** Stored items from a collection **
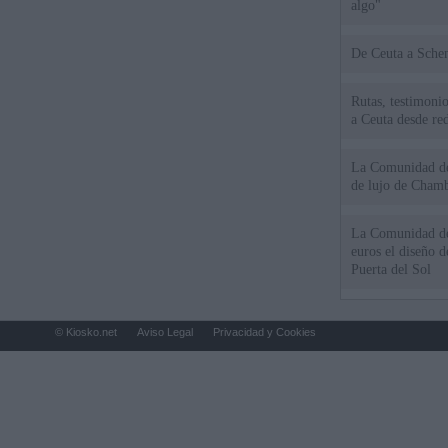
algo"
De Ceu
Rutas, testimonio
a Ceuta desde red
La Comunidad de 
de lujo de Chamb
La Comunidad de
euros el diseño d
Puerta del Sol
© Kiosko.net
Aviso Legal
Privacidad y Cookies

** Task statement **
Each line of the data must be transcribed exactly; pictures are not carried over.

** Reply to the exercise **
algo"
De Ceu
Rutas, testimonio
a Ceuta desde red
La Comunidad de 
de lujo de Chamb
La Comunidad de
euros el diseño d
Puerta del Sol
© Kiosko.net
Aviso Legal
Privacidad y Cookies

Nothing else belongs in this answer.